Snuff Box (sometimes referred to as Berry & Fulcher's Snuff Box) is a British dark sitcom set in London. Starring and written by Matt Berry and Rich Fulcher with additional material by Nick Gargano, it aired on BBC Three in 2006. The series was directed by Brass Eye director Michael Cumming who later directed Berry's Toast of London.

Starring as fictionalized versions of themselves, Berry plays a hangman ("High Executioner to the King of England"), and Fulcher his assistant. The majority of the programme is set in a "gentlemen's club for hangmen", although the show is also interspersed with sequences of sketches, often featuring different characters. The show is set in "no particular time" with deliberately anachronistic sets.

== Background ==
Berry and Fulcher met whilst working together on another BBC Three comedy, The Mighty Boosh. Snuff Box was originally titled Berry & Fulcher's Comedy Bronze.

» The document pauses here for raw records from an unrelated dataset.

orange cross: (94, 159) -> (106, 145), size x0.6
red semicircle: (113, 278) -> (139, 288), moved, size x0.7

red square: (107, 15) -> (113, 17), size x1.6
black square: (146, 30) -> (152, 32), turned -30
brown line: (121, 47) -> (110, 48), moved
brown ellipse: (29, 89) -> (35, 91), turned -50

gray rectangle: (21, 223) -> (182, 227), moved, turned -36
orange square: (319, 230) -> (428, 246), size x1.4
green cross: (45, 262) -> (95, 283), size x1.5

The show was produced by Channel X Productions, who had previously produced the animated series Popetown for BBC Three in 2005. Popetown had been met with international controversy prior to its broadcast, so was never aired by BBC Three. According to Berry, this led to the commissioning of Snuff Box, as BBC Three owed Channel X Productions a favour. In addition, BBC Three was looking for a new sketch show to replace Little Britain, which had been moved to BBC One for its final series.

== Reception ==
The Guardian described the show as "fantastically dark and cynical".

== DVD release ==
The DVD was released on 16 June 2008.

On 11 October 2011, Severin Films released the series on DVD with a bonus CD of music and other exclusive extra features in the North American market.

==Episodes==
This list is ordered by the original air dates on BBC Three in the United Kingdom.

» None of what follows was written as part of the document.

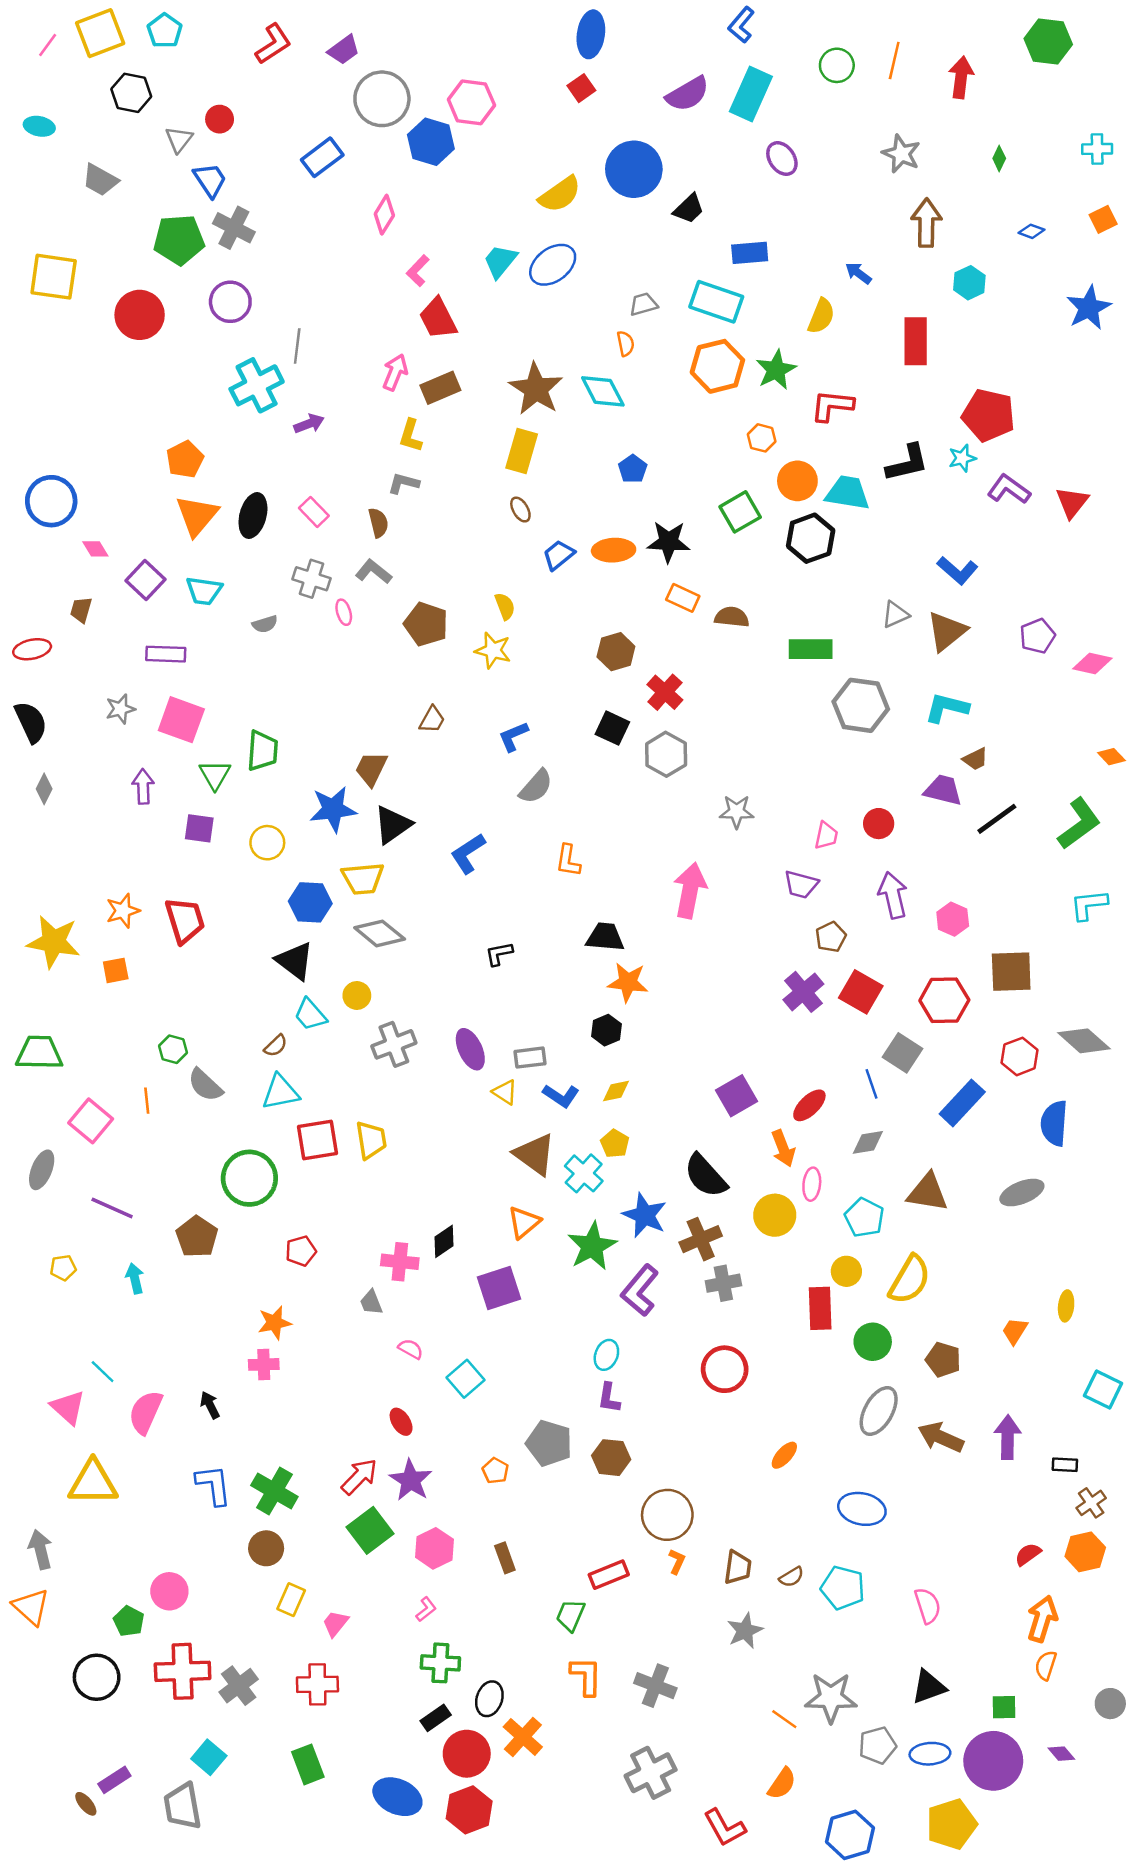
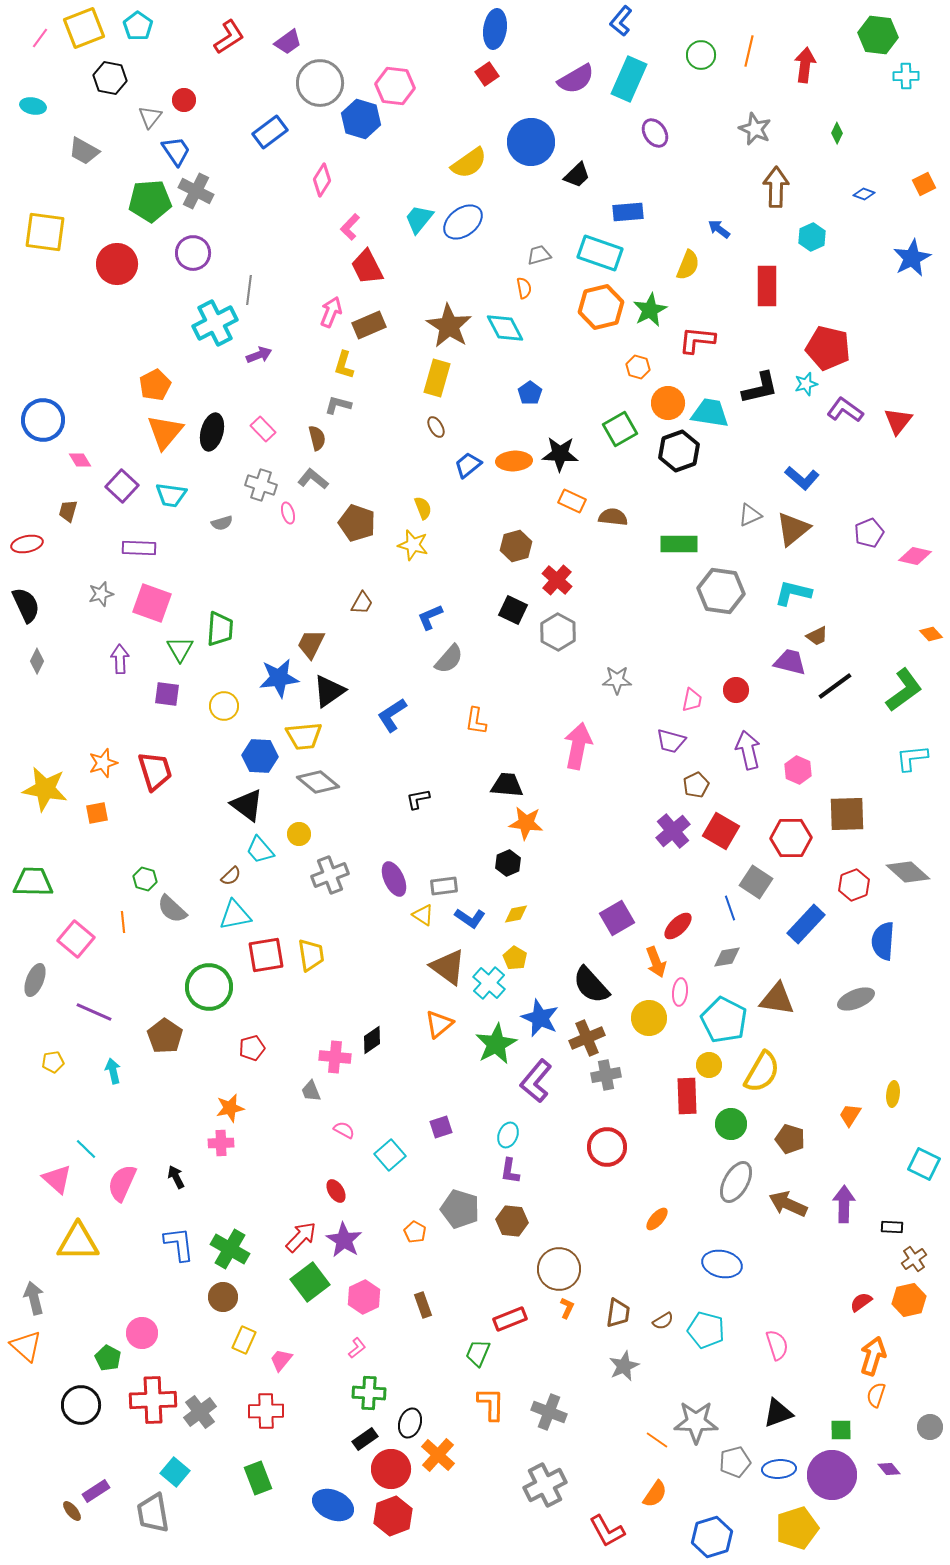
cyan cross: (1097, 149) -> (906, 76), moved
cyan pentagon: (864, 1218) -> (724, 1020), size x1.4
purple square: (499, 1288) -> (441, 1127), moved, size x0.6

| No. | Title | Original release date |
| 1 | "Rich's Mother" | 27 February 2006 |
The identity of Rich's mother is a closely guarded secret, but Matt is determined to find out the truth for his own financial gain.
| 2 | "Matt's Diary" | 6 March 2006 |
Rich sets out to humiliate Matt by reading extracts from his diary aloud, in front of the other club members – but retribution is not far away.
| 3 | "Punchline" | 13 March 2006 |
Matt is furious that Rich keeps ruining the punchlines of his jokes – especially as he keeps his friend supplied with whisky and women.
| 4 | "Oh Brothers" | 20 March 2006 |
Matt and Rich must decide where their loyalties lie when their two brothers pay an unwelcome visit to London and stir up trouble.
| 5 | "Love Triangle" | 27 March 2006 |
Tension brews in the strange world of the horrible hangmen, as a beautiful woman causes all kinds of jealous feelings to rise to the fore – and Matt reverts to his devilish ways.
| 6 | "The Wedding" | 3 April 2006 |
Rich plans to tie the knot, finally escaping Matt's clutches and leading a life of his own. However, his fellow hangman is determined to keep him in the gentleman's club, whatever it takes.

==Music==
The Snuff Box theme is used repeatedly throughout the series. Matt Berry composed the music, both themes and incidental. He sang most of the vocal parts and played most of the instruments. He recorded the theme tune in his flat. English composer Tony Hatch advised Berry on the brass sections.

The film Dredd featured the Snuff Box theme in a few scenes.